Старящаяся женщина, продававшая леденцы и журнальчики «Счастливая Тля» в угловой лавчонке, которая по традиции не считалась строго запретной для гимназистов, наняла молодую подручную, и Чешир, сын бережливого лорда, скоро прознал, что эту пухлявую потаскушку легко получить за русский зелененький доллар. Ван одним из первых прибегнул к ее услугам. Услуги оказывались в полутьме, среди мешков и корзин, в глубине лавочки, после закрытия. Сообщенные Ваном сведения, согласно которым он был шестнадцатилетним распутником, а не четырнадцатилетним девственником, оказались для нашего дьявольского повесы источником затруднений – торопливо понудив к действию свою неистовую неопытность, он сумел лишь забрызгать радушную рогожку тем, что девушка с удовольствием приняла бы вовнутрь. Впрочем, минут через шесть, когда Чешир и Зографос получили свое, дело пошло на лад, но лишь при следующем рогожном свидании ее нежность, мягкая сладкая хватка и энергичные толчки по-настоящему утешили Вана. Он сознавал, что она всего только розовая, как поросенок, низкорослая шлюшка, и загораживал локтем лицо, если она под конец пыталась его поцеловать, и вскользь проверял, как делал и Чешир, все ли еще бумажник лежит в заднем кармане штанов; но так или иначе, когда пришло и ушло обычным путем сжимающегося времени последнее из примерно сорока содраганий и поезд Вана понесся в Ардис мимо зеленых и черных полей, он обнаружил, что наделяет нежданной поэзией ее скудный образ, кухонный запашок ее рук, влажность ресниц во внезапном проблеске Чешировой зажигалки и даже трескливый тропоток старой глухой госпожи Гимбер в спальне наверху.
В элегантном отделении первого класса, просунув гантированную руку в бархатную стенную петлю, ощущаешь себя, озирая умелый ландшафт, умело улетающий прочь, человеком пожившим. И время от времени блуждающий взгляд пассажира на миг застывает, он вслушивается в зуд там, внизу, который, как он полагает (правильно, слава Логу), вызван лишь незначительным раздражением кожи.
Сразу после полудня Ван вышел с двумя чемоданами в солнечную тишь сельского полустанка, от которого к усадьбе Ардис, куда он ехал впервые, вела извилистая дорога. На умозрительной миниатюре он видел ожидающую его оседланную лошадь, в реальности не обнаружилось и двуколки. Станционный смотритель, коренастый, загорелый мужчина в коричневом мундире, выразил уверенность, что его ждут с вечерним поездом, не столь скорым, но зато оборудованным чайным вагоном. Он в два счета созвонится с Усадьбой, добавил смотритель, подавая сигнал нетерпеливому машинисту. Тут к перрону подкатил наемный экипаж, и ярко-рыжая дама с соломенной шляпой в руке, смеясь над собственной спешкой, побежала к поезду и едва успела взобраться в него, как он тронулся.

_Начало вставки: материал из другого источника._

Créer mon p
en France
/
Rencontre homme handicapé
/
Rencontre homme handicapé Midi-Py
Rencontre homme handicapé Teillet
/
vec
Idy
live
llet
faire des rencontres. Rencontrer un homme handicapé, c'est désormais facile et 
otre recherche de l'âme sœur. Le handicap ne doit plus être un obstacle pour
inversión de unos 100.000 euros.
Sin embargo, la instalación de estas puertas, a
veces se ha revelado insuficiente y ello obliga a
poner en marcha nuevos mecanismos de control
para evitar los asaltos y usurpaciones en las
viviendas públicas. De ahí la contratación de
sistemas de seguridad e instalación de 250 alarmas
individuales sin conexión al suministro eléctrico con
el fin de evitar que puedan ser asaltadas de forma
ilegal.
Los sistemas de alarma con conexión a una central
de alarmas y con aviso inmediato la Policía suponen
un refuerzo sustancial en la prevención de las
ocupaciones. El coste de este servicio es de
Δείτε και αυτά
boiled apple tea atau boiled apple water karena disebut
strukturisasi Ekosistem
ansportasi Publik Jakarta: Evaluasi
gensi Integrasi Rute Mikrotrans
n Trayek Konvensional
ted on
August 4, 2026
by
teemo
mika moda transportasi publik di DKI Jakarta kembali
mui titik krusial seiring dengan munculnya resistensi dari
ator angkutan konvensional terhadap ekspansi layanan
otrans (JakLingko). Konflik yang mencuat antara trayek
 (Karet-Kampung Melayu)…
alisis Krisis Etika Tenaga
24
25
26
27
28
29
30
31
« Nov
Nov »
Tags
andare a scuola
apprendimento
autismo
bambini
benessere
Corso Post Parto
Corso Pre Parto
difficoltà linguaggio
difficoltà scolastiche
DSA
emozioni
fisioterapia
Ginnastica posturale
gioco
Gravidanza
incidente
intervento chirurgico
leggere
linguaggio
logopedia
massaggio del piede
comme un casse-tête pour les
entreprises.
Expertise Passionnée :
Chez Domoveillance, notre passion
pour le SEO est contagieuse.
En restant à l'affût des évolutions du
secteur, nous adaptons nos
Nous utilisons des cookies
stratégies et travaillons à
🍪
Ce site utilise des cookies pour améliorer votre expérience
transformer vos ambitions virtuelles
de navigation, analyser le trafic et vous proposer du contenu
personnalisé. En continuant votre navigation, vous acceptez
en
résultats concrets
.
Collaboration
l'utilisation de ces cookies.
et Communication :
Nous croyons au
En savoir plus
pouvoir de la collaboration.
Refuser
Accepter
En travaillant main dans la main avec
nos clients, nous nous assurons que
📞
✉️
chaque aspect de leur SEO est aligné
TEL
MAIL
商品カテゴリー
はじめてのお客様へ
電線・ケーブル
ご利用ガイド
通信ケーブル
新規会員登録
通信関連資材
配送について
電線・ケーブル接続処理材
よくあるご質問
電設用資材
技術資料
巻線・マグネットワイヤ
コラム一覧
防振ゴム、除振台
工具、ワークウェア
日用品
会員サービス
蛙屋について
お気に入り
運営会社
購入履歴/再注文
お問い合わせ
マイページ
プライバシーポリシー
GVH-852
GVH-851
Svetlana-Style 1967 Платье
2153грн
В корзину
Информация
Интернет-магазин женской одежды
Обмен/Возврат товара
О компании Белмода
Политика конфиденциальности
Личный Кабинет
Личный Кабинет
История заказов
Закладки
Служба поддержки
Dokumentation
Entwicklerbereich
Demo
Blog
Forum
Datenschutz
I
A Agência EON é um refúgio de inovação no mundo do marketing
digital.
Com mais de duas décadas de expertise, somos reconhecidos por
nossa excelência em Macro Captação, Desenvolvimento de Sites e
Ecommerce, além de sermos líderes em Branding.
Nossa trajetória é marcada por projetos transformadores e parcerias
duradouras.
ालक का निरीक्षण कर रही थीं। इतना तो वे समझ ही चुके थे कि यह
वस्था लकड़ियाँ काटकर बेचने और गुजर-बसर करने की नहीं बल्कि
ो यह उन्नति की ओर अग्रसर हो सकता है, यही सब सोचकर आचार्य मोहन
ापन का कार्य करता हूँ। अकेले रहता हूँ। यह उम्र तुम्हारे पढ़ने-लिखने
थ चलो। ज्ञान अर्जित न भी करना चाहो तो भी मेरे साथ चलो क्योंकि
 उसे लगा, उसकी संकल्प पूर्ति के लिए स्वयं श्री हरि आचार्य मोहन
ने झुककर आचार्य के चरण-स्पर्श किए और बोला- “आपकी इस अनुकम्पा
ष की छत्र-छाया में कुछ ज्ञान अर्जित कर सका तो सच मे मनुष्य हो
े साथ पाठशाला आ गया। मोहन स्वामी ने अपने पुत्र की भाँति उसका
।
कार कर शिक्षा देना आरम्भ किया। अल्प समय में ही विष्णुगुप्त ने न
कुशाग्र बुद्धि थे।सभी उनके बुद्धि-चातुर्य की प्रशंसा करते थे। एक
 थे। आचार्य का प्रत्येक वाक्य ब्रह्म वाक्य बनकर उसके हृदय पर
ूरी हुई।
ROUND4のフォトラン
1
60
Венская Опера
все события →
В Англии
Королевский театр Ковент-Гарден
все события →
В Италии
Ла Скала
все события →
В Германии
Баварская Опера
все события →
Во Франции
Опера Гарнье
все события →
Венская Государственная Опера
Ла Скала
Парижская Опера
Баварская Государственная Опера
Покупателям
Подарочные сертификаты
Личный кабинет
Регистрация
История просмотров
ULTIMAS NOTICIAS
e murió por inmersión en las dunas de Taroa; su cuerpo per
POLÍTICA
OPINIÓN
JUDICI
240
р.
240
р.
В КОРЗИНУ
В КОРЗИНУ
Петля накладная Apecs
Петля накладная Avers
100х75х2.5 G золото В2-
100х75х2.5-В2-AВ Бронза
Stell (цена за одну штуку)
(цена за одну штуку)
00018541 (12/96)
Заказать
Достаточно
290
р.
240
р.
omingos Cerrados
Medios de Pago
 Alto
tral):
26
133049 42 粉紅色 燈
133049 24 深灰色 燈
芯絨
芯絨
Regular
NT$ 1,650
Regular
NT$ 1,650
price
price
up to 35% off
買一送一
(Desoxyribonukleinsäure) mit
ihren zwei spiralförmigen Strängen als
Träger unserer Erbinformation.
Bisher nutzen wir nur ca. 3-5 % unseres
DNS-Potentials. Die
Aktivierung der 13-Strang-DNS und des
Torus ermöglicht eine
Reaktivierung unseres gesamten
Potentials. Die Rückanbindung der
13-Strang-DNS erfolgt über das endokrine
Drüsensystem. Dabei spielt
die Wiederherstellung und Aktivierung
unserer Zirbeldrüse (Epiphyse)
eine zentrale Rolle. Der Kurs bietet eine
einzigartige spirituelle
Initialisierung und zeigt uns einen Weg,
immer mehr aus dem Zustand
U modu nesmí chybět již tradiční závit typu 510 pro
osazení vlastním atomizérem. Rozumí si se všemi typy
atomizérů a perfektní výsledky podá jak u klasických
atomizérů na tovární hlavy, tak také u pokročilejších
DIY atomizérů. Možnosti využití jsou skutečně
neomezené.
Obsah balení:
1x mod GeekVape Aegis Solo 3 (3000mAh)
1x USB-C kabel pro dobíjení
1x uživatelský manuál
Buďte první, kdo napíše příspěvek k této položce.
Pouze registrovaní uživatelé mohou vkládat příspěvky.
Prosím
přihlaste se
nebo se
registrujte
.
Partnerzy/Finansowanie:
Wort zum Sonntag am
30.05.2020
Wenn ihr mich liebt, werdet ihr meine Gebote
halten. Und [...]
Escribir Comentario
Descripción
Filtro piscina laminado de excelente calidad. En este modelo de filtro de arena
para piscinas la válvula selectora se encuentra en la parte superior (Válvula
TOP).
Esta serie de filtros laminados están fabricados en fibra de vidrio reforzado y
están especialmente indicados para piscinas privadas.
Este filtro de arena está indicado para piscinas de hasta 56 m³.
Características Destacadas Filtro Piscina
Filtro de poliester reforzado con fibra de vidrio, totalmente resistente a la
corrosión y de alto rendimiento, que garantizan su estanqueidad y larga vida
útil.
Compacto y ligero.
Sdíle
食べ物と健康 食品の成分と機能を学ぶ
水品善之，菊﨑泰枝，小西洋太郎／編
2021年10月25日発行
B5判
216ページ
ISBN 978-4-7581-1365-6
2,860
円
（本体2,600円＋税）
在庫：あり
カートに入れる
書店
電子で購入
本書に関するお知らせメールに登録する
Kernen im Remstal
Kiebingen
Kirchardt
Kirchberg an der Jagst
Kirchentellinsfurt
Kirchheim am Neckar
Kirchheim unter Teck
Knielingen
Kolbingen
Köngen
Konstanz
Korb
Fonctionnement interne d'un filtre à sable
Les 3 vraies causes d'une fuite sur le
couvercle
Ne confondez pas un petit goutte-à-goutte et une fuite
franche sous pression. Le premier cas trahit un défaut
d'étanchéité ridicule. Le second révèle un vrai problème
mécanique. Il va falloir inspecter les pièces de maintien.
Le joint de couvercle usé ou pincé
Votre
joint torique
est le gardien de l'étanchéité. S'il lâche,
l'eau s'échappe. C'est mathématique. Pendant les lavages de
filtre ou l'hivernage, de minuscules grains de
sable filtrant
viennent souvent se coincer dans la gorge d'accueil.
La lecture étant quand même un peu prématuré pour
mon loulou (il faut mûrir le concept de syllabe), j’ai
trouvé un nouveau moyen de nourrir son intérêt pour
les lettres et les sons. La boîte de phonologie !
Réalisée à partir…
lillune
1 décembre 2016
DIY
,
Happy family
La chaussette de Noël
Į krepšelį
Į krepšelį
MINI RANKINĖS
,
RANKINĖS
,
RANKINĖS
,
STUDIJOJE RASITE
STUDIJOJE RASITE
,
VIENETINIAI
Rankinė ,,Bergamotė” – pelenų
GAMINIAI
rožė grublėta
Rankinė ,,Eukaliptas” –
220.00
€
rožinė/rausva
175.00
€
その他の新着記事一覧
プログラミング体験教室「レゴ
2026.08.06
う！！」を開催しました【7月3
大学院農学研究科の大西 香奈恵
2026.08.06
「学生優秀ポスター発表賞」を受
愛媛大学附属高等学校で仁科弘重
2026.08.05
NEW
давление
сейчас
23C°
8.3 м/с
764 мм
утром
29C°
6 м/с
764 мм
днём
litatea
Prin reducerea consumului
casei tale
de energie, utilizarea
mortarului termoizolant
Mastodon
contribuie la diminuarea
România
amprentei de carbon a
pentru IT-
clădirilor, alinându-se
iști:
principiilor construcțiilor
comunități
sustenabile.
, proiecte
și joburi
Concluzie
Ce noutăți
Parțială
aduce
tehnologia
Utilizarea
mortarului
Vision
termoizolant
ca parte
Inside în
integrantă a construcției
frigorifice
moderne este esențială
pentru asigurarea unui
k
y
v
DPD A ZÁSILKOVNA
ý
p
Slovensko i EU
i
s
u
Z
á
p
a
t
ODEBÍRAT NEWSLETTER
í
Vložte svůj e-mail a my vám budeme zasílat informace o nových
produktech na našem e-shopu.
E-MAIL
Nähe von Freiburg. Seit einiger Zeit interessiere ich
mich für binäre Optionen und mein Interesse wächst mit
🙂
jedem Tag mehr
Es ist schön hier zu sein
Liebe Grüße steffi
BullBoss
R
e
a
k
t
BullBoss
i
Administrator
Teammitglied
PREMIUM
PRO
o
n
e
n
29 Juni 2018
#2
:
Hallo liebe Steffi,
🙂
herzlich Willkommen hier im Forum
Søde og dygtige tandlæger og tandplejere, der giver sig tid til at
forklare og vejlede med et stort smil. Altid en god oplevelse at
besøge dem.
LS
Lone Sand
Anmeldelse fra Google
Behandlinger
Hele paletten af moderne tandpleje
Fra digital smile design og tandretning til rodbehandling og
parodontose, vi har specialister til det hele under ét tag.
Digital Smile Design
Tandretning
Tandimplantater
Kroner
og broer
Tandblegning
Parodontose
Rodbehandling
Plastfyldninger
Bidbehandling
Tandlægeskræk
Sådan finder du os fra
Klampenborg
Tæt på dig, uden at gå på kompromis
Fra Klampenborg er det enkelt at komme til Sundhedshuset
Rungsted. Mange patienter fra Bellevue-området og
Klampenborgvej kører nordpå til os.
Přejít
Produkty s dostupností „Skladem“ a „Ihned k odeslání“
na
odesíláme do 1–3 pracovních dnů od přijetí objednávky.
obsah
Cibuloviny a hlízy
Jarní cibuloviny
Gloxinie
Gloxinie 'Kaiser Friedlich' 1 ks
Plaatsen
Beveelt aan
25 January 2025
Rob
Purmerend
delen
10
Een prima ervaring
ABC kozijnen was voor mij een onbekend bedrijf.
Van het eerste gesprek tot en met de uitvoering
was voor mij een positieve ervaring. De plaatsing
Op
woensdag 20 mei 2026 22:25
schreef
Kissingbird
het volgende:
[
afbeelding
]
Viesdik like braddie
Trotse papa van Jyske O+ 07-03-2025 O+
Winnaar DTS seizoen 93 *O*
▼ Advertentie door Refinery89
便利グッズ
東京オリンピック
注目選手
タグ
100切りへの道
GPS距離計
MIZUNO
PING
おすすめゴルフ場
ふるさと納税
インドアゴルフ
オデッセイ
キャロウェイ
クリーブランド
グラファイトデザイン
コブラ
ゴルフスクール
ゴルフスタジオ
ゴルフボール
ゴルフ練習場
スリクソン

Ван решил воспользоваться предоставленным ему случайной складкой в ткани времени транспортным средством и погрузился в старенькую calèche.[24] Получасовая поездка оказалась не лишенной приятности. Он ехал сосновыми рощами, над каменистыми оврагами, по которым попискивали в цветущем подседе птицы и иная мелкая живность. Пятна солнца и кружева тени плыли по его ногам, ссужая зеленым мерцанием лишившуюся близнеца медную пуговку на спине возницына кафтана. Миновали Торфянку, сонную деревушку о трех-четырех бревенчатых избах, с мастерской для починки молочной посуды и завязшей в жасмине кузней. Возница помахал незримому другу, и чуткий автомобильчик слегка вильнул, вторя его жесту. Они уже кружили вместе с пыльным проселком среди полей. Дорога ныряла и горбилась, и на каждом подъеме старенький заводной таксомотор медлил, как бы совсем засыпая и нехотя одолевая усталость.